With the availability of newer and more reliable fabrication technologies, nanopore sensors (e.g., single molecule sensor) and nanoscale filters have rapidly become rising stars in many fields including biomedical diagnostics, and water quality monitoring and improvement. In order to detect and analyze minute amounts of analytes, in some cases, even a single biomolecule (DNA, RNA, protein and so on), nanopore sensors generally apply a voltage across a thin solid-state material (e.g., silicon-based membranes, and graphene) and/or a biological material (e.g., a lipid bilayer), and aims to detect when the ionic currents through nanometer-scale apertures are transiently changed by the translocation of, e.g., electrophoretically or otherwise driven biomolecules through the tiny apertures. For example, well built nanopore sensors can detect that the passage of RNA or single-stranded DNA molecules through a membrane-embedded alpha-hemolysin channel (1.5 nm in diameter) causes a ˜90% blockage of the current when measured in a 1 M potassium chloride (KCl) solution.
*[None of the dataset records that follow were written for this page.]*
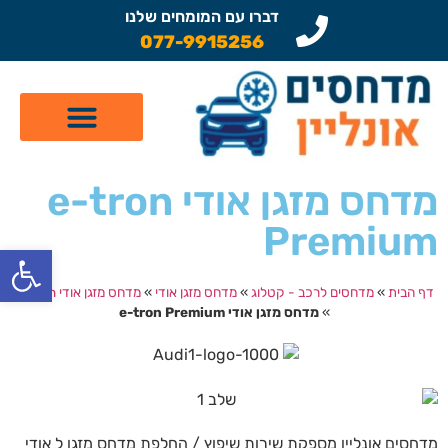
דברו עם המומחים שלנו
077-9915256
קטלוג מדחסים לרכב
תיקון מזגן לרכב
שיפוץ מדחסים
מדחס מזגן אודי e-tron
Premium
פתח
דף הבית
»
מדחסים לרכב - קטלוג
»
מדחס מזגן אודי
»
מדחס מזגן אודי e-tron
»
מדחס מזגן אודי e-tron Premium
מדחסים אונליין מספקת שירות שיפוץ / החלפת מדחס מזגן ל אודי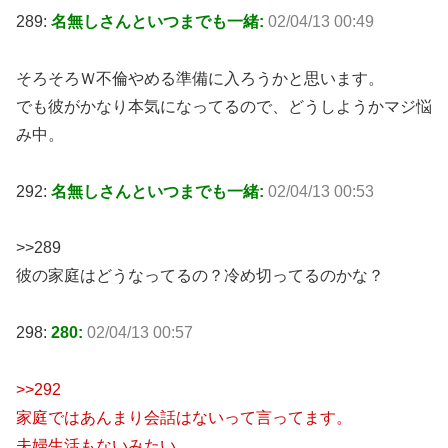
289:
名無しさんといつまでも一緒:
02/04/13 00:49
そろそろＷ不倫やめる準備に入ろうかと思います。
でも彼がかなり本気になってるので、どうしようかマジ悩
み中。
292:
名無しさんといつまでも一緒:
02/04/13 00:53
>>289
彼の家庭はどうなってるの？冷め切ってるのかな？
298:
280:
02/04/13 00:57
>>292
家庭ではあんまり会話はないって言ってます。
夫婦生活もないみたい。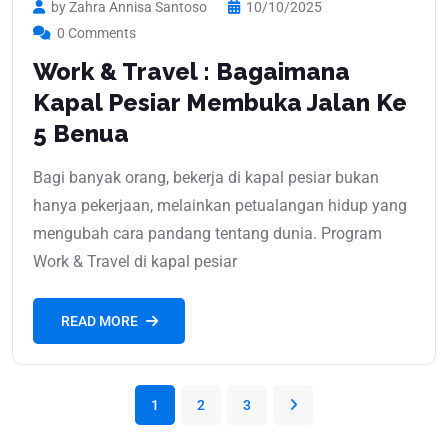
by Zahra Annisa Santoso
10/10/2025
0 Comments
Work & Travel : Bagaimana
Kapal Pesiar Membuka Jalan Ke
5 Benua
Bagi banyak orang, bekerja di kapal pesiar bukan
hanya pekerjaan, melainkan petualangan hidup yang
mengubah cara pandang tentang dunia. Program
Work & Travel di kapal pesiar
READ MORE
1
2
3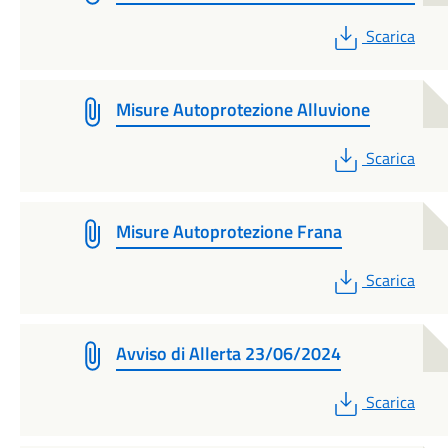
PDF
Scarica
Misure Autoprotezione Alluvione
PDF
Scarica
Misure Autoprotezione Frana
PDF
Scarica
Avviso di Allerta 23/06/2024
PDF
Scarica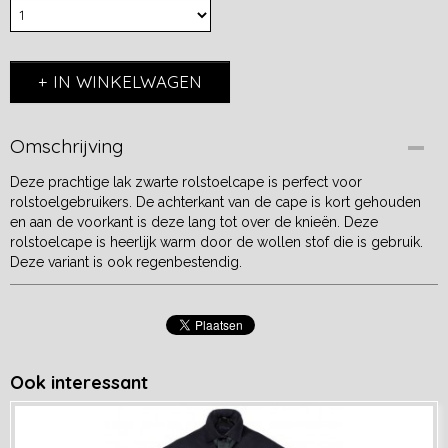
IN WINKELWAGEN
Omschrijving
Deze prachtige lak zwarte rolstoelcape is perfect voor
rolstoelgebruikers. De achterkant van de cape is kort gehouden
en aan de voorkant is deze lang tot over de knieën. Deze
rolstoelcape is heerlijk warm door de wollen stof die is gebruik.
Deze variant is ook regenbestendig.
Ook interessant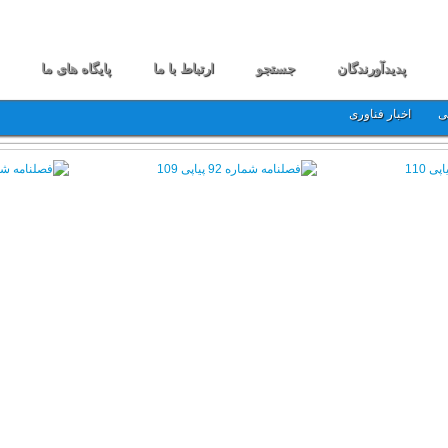
پدیدآورندگان
جستجو
ارتباط با ما
پایگاه های ما
ی
اخبار فناوری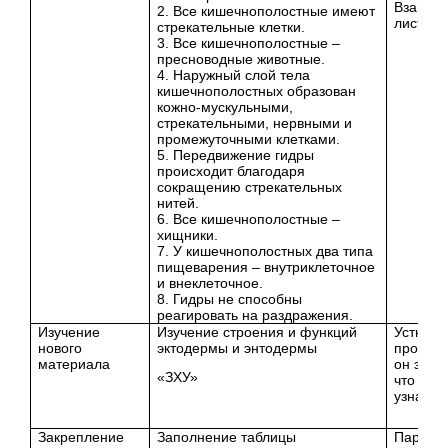
Взаимоо
2. Все кишечнополостные имеют
листах 
стрекательные клетки.
3. Все кишечнополостные –
пресноводные животные.
4. Наружный слой тела
кишечнополостных образован
кожно-мускульными,
стрекательными, нервными и
промежуточными клетками.
5. Передвижение гидры
происходит благодаря
сокращению стрекательных
нитей.
6. Все кишечнополостные –
хищники.
7. У кишечнополостных два типа
пищеварения – внутриклеточное
и внеклеточное.
8. Гидры не способны
реагировать на раздражения.
Изучение
Изучение строения и функций
Устно к
нового
эктодермы и энтодермы
прогова
материала
он знал,
«ЗХУ»
что еще
узнать
Закрепление
Заполнение таблицы
Парное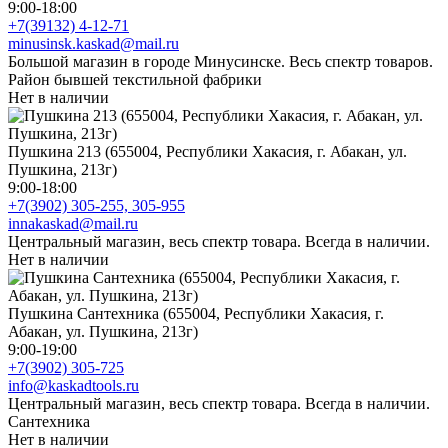
9:00-18:00
+7(39132) 4-12-71
minusinsk.kaskad@mail.ru
Большой магазин в городе Минусинске. Весь спектр товаров.
Район бывшей текстильной фабрики
Нет в наличии
Пушкина 213 (655004, Республики Хакасия, г. Абакан, ул.
Пушкина, 213г)
9:00-18:00
+7(3902) 305-255, 305-955
innakaskad@mail.ru
Центральный магазин, весь спектр товара. Всегда в наличии.
Нет в наличии
Пушкина Сантехника (655004, Республики Хакасия, г.
Абакан, ул. Пушкина, 213г)
9:00-19:00
+7(3902) 305-725
info@kaskadtools.ru
Центральный магазин, весь спектр товара. Всегда в наличии.
Сантехника
Нет в наличии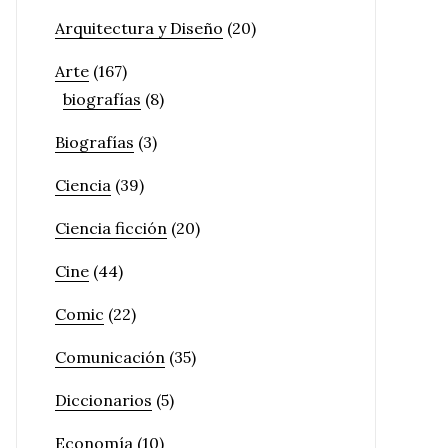
Arquitectura y Diseño
(20)
Arte
(167)
biografías
(8)
Biografías
(3)
Ciencia
(39)
Ciencia ficción
(20)
Cine
(44)
Comic
(22)
Comunicación
(35)
Diccionarios
(5)
Economía
(10)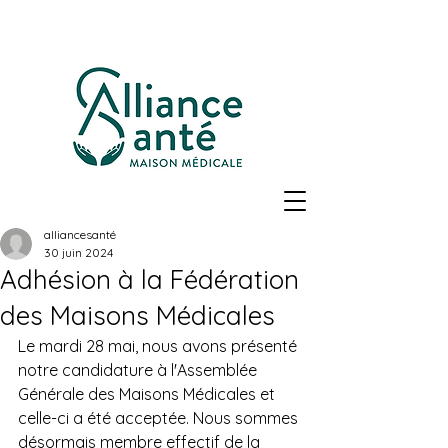
alliancesanté
30 juin 2024
Adhésion à la Fédération
des Maisons Médicales
Le mardi 28 mai, nous avons présenté 
notre candidature à l'Assemblée 
Générale des Maisons Médicales et 
celle-ci a été acceptée. Nous sommes 
désormais membre effectif de la 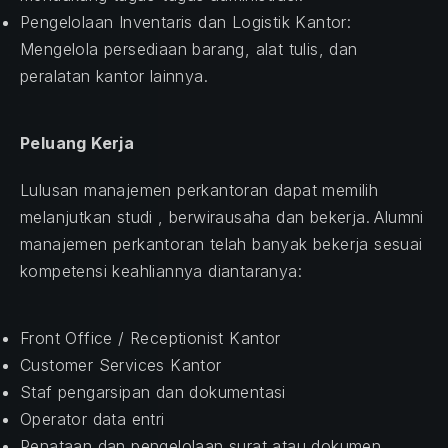
Pengelolaan Inventaris dan Logistik Kantor:
Mengelola persediaan barang, alat tulis, dan
peralatan kantor lainnya.
Peluang Kerja
Lulusan manajemen perkantoran dapat memilih
melanjutkan studi , berwirausaha dan bekerja.
Alumni
manajemen perkantoran telah banyak bekerja sesuai
kompetensi keahliannya diantaranya:
Front Office / Receptionist Kantor
Customer Services Kantor
Staf pengarsipan dan dokumentasi
Operator data entri
Penataan dan pengelolaan surat atau dokumen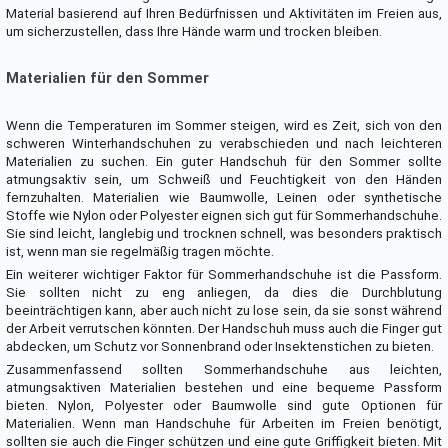
Material basierend auf Ihren Bedürfnissen und Aktivitäten im Freien aus,
um sicherzustellen, dass Ihre Hände warm und trocken bleiben.
Materialien für den Sommer
Wenn die Temperaturen im Sommer steigen, wird es Zeit, sich von den
schweren Winterhandschuhen zu verabschieden und nach leichteren
Materialien zu suchen. Ein guter Handschuh für den Sommer sollte
atmungsaktiv sein, um Schweiß und Feuchtigkeit von den Händen
fernzuhalten. Materialien wie Baumwolle, Leinen oder synthetische
Stoffe wie Nylon oder Polyester eignen sich gut für Sommerhandschuhe.
Sie sind leicht, langlebig und trocknen schnell, was besonders praktisch
ist, wenn man sie regelmäßig tragen möchte.
Ein weiterer wichtiger Faktor für Sommerhandschuhe ist die Passform.
Sie sollten nicht zu eng anliegen, da dies die Durchblutung
beeinträchtigen kann, aber auch nicht zu lose sein, da sie sonst während
der Arbeit verrutschen könnten. Der Handschuh muss auch die Finger gut
abdecken, um Schutz vor Sonnenbrand oder Insektenstichen zu bieten.
Zusammenfassend sollten Sommerhandschuhe aus leichten,
atmungsaktiven Materialien bestehen und eine bequeme Passform
bieten. Nylon, Polyester oder Baumwolle sind gute Optionen für
Materialien. Wenn man Handschuhe für Arbeiten im Freien benötigt,
sollten sie auch die Finger schützen und eine gute Griffigkeit bieten. Mit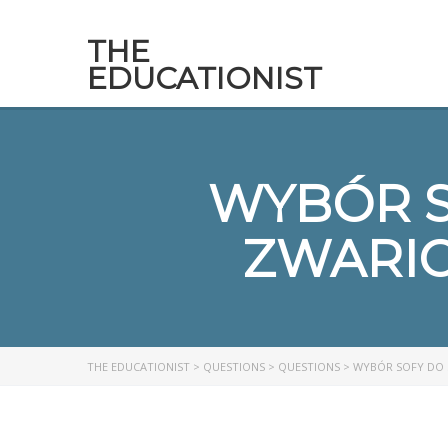
THE
EDUCATIONIST
WYBÓR S
ZWARI
THE EDUCATIONIST
>
QUESTIONS
>
QUESTIONS
>
WYBÓR SOFY DO 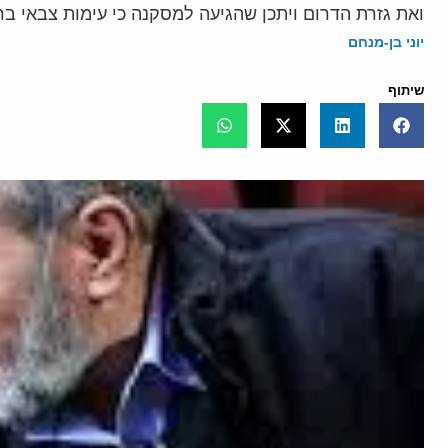
ואת גזרת הדרום ויתכן שהגיעה למסקנה כי עימות צבאי 
יוני בן-מנחם
שיתוף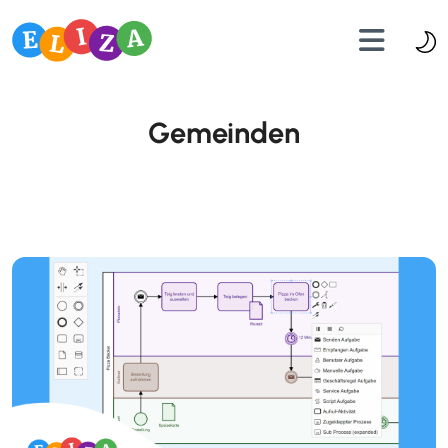
Gemeinden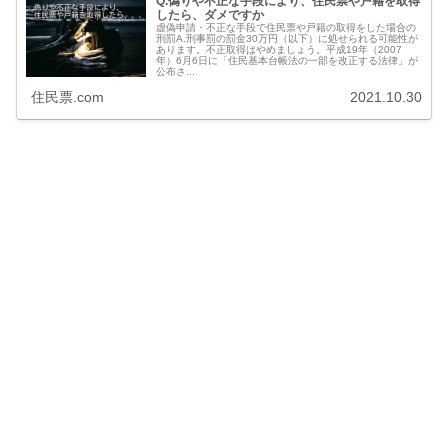
Q.偽りや不正な手段により、住民票や戸籍を取得
したら、ダメですか
虚偽申請・不正な手段で住民票や戸籍の取得をした場合の
刑罰A.刑事罰の罰金30万円（以下）に処せられる可能性が
あります。不正取得はやめましょう。平成19年（2007
年）6月6日に「住民基本台帳法の一部を改正する法律」が
公布さ...
住民票.com
2021.10.30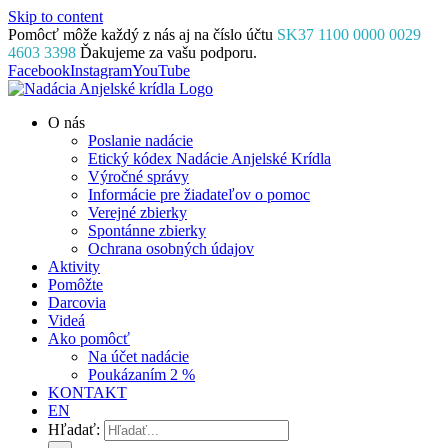
Skip to content
Pomôcť môže každý z nás aj na číslo účtu
SK37 1100 0000 0029
4603 3398
Ďakujeme za vašu podporu.
Facebook
Instagram
YouTube
O nás
Poslanie nadácie
Etický kódex Nadácie Anjelské Krídla
Výročné správy
Informácie pre žiadateľov o pomoc
Verejné zbierky
Spontánne zbierky
Ochrana osobných údajov
Aktivity
Pomôžte
Darcovia
Videá
Ako pomôcť
Na účet nadácie
Poukázaním 2 %
KONTAKT
EN
Hľadať: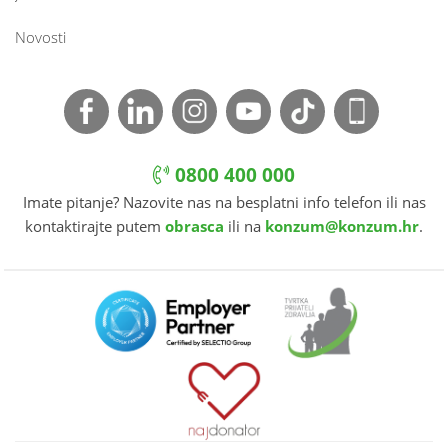
Novosti
0800 400 000
Imate pitanje? Nazovite nas na besplatni info telefon ili nas
kontaktirajte putem
obrasca
ili na
konzum@konzum.hr
.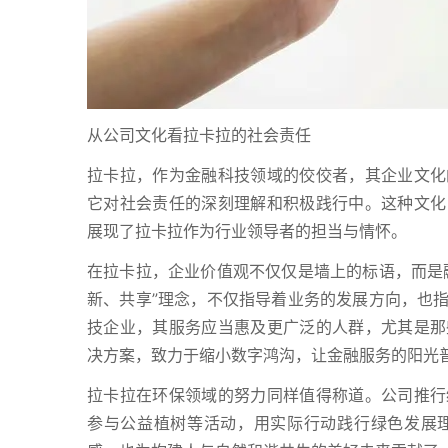
从公司文化看拉卡拉的社会责任
拉卡拉，作为金融科技领域的佼佼者，其企业文化
它对社会责任的深刻理解和积极践行中。这种文化
展现了拉卡拉作为行业领导者的担当与情怀。
在拉卡拉，企业价值观不仅仅是墙上的标语，而是
新、共享”理念，不仅指导着业务的发展方向，也
技企业，其服务应当惠及更广泛的人群，尤其是那
决方案，致力于缩小数字鸿沟，让金融服务的阳光
拉卡拉在环保领域的努力同样值得称道。公司推行
参与公益植树等活动，用实际行动践行绿色发展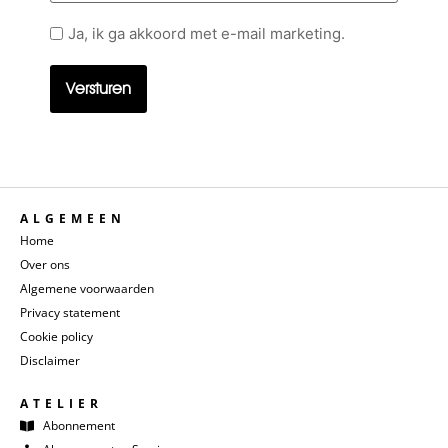
Geen
Ja, ik ga akkoord met e-mail marketing.
titel
ALGEMEEN
Home
Over ons
Algemene voorwaarden
Privacy statement
Cookie policy
Disclaimer
ATELIER
Abonnement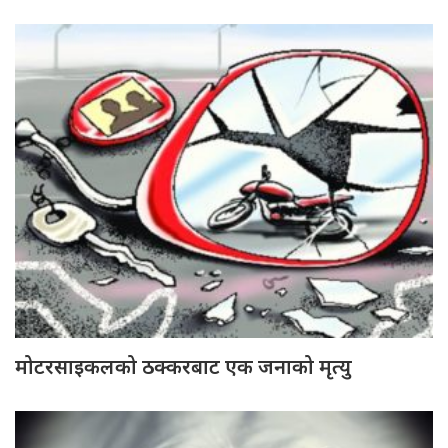
मोटरसाइकलको ठक्करबाट एक जनाको मृत्यु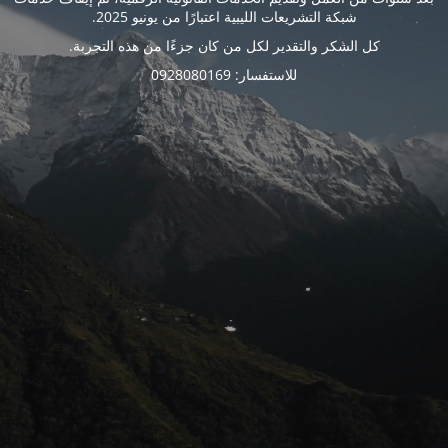
شبكة التشريعات الليبية اعتبارًا من يونيو 2025.
كل الشكر والتقدير لكل من كان جزءًا من هذه التجربة.
للاستفسار: 0928080169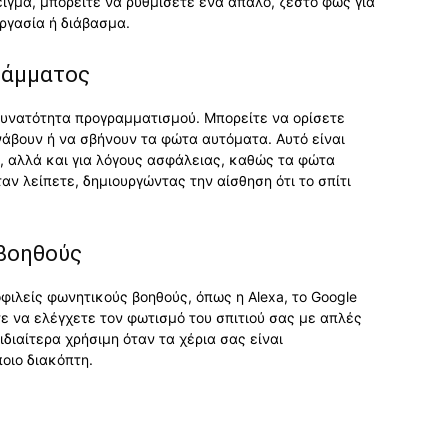
ειγμα, μπορείτε να ρυθμίσετε ένα απαλό, ζεστό φως για
εργασία ή διάβασμα.
ράμματος
δυνατότητα προγραμματισμού. Μπορείτε να ορίσετε
άβουν ή να σβήνουν τα φώτα αυτόματα. Αυτό είναι
ς, αλλά και για λόγους ασφάλειας, καθώς τα φώτα
ν λείπετε, δημιουργώντας την αίσθηση ότι το σπίτι
βοηθούς
φιλείς φωνητικούς βοηθούς, όπως η Alexa, το Google
είτε να ελέγχετε τον φωτισμό του σπιτιού σας με απλές
ιδιαίτερα χρήσιμη όταν τα χέρια σας είναι
οιο διακόπτη.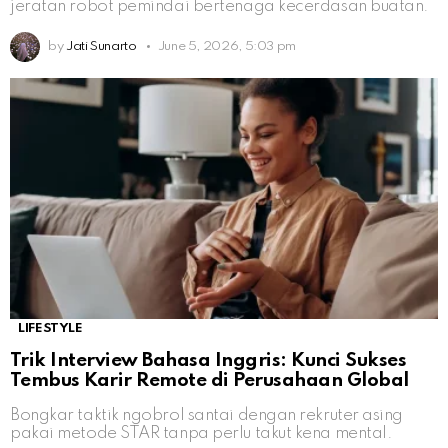
jeratan robot pemindai bertenaga kecerdasan buatan.
by
Jati Sunarto
June 5, 2026, 5:03 pm
LIFESTYLE
Trik Interview Bahasa Inggris: Kunci Sukses
Tembus Karir Remote di Perusahaan Global
Bongkar taktik ngobrol santai dengan rekruter asing
pakai metode STAR tanpa perlu takut kena mental.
Nanopore sensors find a wide range of applications in medicine, biological research, analytical chemistry, agriculture, food safety, environmental protection, fuel cell chemistry, and so on. For example, nanopore technology is promising the availability of much cheaper and faster DNA sequencing technology and new therapeutics for diabetic patients.
However, all nanopore sensing applications are challenged by limited control over surface chemistry as described in further detail below. Accordingly, there is a strong need for an easier, consumer-scale fabrication method to overcome the costly overhead and poor reliability issues that plague conventional silane chemistry.